Эта революционная логика, присущая электрической эпохе, в полной мере проявилась в ранних электрических формах телеграфа и телефона, давших стимул созданию «говорящей машины». Эти новые формы, сделавшие так много для восстановления вокального, слухового и миметического мира, подавленного печатным словом, породили также странные новые ритмы «века джаза» и всевозможные формы синкопы[380]и символистской прерывности, которые, наравне с теорией относительности и квантовой физикой, возвестили о завершении эры Гутенберга с ее ровными, единообразными линиями печатного набора и организации.

Слово «джаз» происходит от французского jaser, «трепаться». Джаз — это, в сущности, форма диалога между музыкантами и танцорами. Таким образом, он, видимо, ознаменовал собой внезапный разрыв с гомогенными и повторяющимися ритмами плавного вальса. В эпоху Наполеона и лорда Байрона, когда вальс был еще новой формой, его приветствовали как варварское осуществление руссоистской мечты о благородном дикаре.[381]Сколь бы теперь ни казалась абсурдной эта идея, она на самом деле дает ценнейший ключ к пониманию восходящей механической эпохи. Безличный хоровой танец старого придворного образца был отброшен, когда вальсирующие заключили друг друга в объятья. Вальс точен, механичен и милитаристичен, о чем свидетельствует его история. Чтобы вальс полностью проявил свой смысл, в нем должна присутствовать военная одежда. «Шумело к ночи буйное веселье», — так писал лорд Байрон о вальсе накануне Ватерлоо.[382]Восемнадцатому веку и эпохе Наполеона гражданские армии казались индивидуалистическим избавлением от феодальных рамок придворных иерархий. Отсюда ассоциация вальса с благородным дикарем, означающая не более чем свободу от статуса и иерархического почтения. Все вальсирующие были единообразны и равны, пользуясь правом свободного движения в любой части зала. То, что именно таково было романтическое представление о жизни благородного дикаря, теперь кажется странным, но романтики знали о реальных дикарях так же мало, как и о конвейерных линиях.

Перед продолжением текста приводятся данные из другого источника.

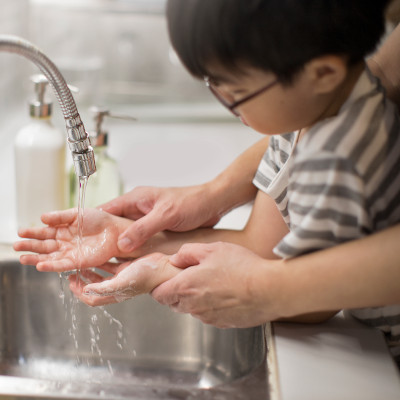 This screenshot has width=400, height=400. Identify the location of counter top. (310, 357), (177, 157). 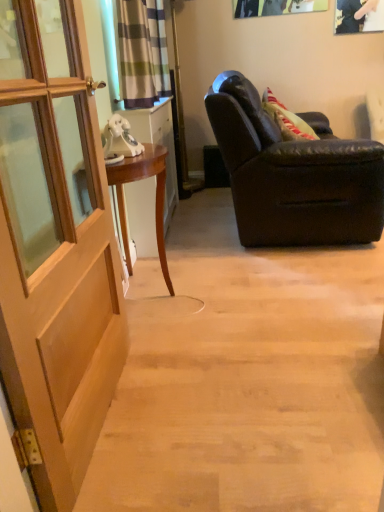 Where is `free space to the right of light brown wood door at left`? The image size is (384, 512). free space to the right of light brown wood door at left is located at coordinates (218, 404). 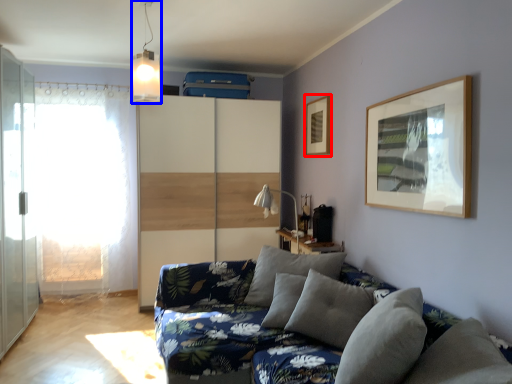 Question: Among these objects, which one is farthest to the camera, picture frame (highlighted by a red box) or light fixture (highlighted by a blue box)?

Choices:
 (A) picture frame
 (B) light fixture

Answer: (A)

В нашем столетии о пришествии джаза и регтайма тоже возвестили как о вторжении примитивного туземца. Ненавистники джаза имели привычку апеллировать к красоте механического и повторяющегося вальса, который некогда был встречен как чисто туземный танец. Если рассматривать джаз как разрыв с механизмом в пользу прерывного, участного, спонтанного и импровизационного, то в нем можно увидеть и возвращение к своего рода устной поэзии, в которой исполнение является одновременно творением и сочинением. Среди джазовых исполнителей считается самоочевидным, что записанный джаз «так же несвеж, как вчерашняя газета». Джаз характеризуется такой же живой непосредственностью, как разговор, и, подобно разговору, зависит от репертуара наличных тем. При этом исполнение является сочинением. Такое исполнение гарантирует максимальное участие как со стороны игроков, так и со стороны танцоров. Если представить дело так, сразу становится очевидно, что джаз принадлежит к тому семейству мозаичных структур, которое вновь появилось в западном мире вместе с телеграфными услугами. Он сродни символизму в поэзии и многочисленным аналогичным формам в живописи и музыке.

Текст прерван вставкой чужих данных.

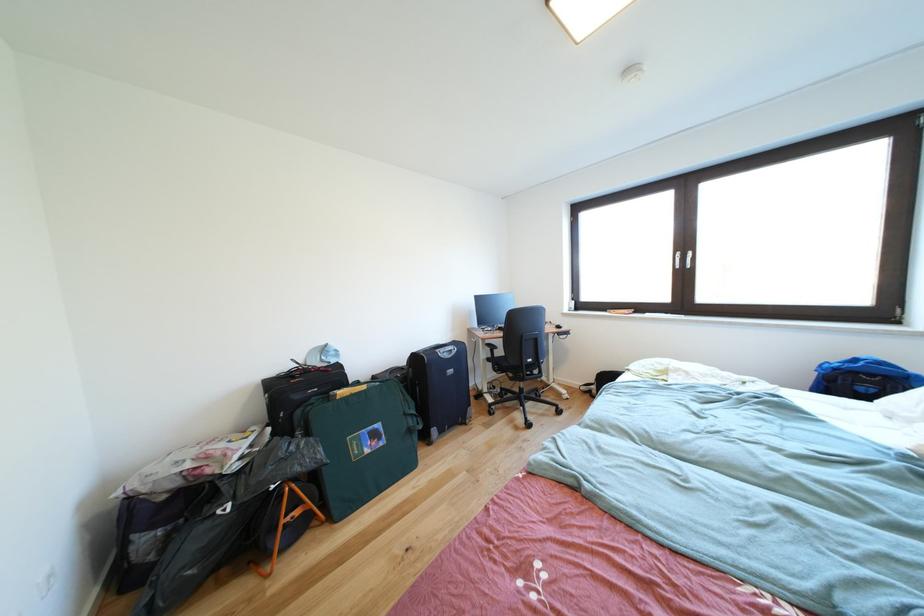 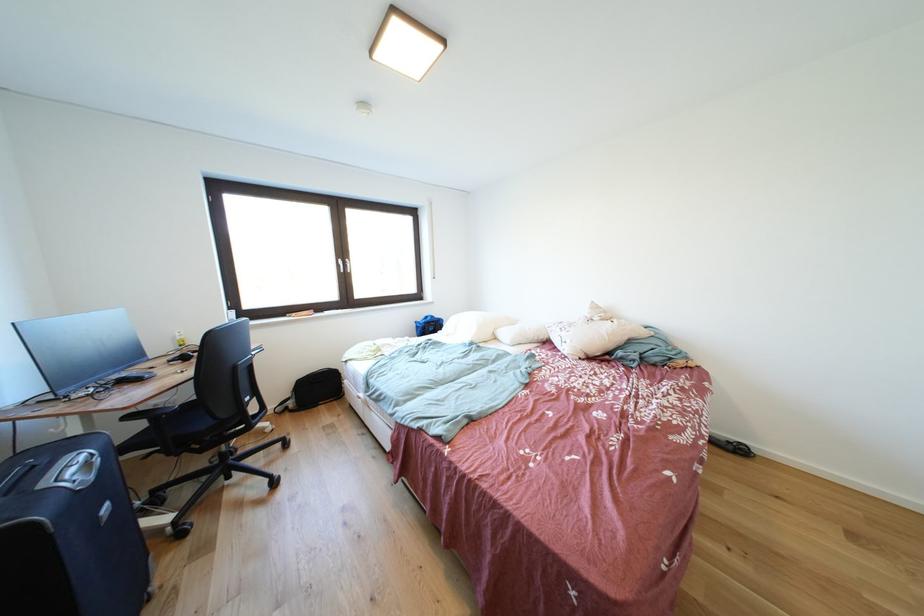 The point at (456,361) is marked in the first image. Where is the corresponding point in the second image?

Связь фонографа с песней и танцем не менее глубока, чем его ранняя связь с телеграфом и телефоном. Когда в шестнадцатом веке впервые были опубликованы музыкальные партитуры, слова и музыка начали дрейфовать по отдельности. Обособленная виртуозность голоса и инструментов стала основой великих музыкальных достижений восемнадцатого и девятнадцатого столетий. Тот же тип фрагментации и специализма в искусствах и науках сделал возможными гигантские результаты в промышленности и военном деле, а также в таких массивных кооперативных предприятиях, как газета и симфонический оркестр.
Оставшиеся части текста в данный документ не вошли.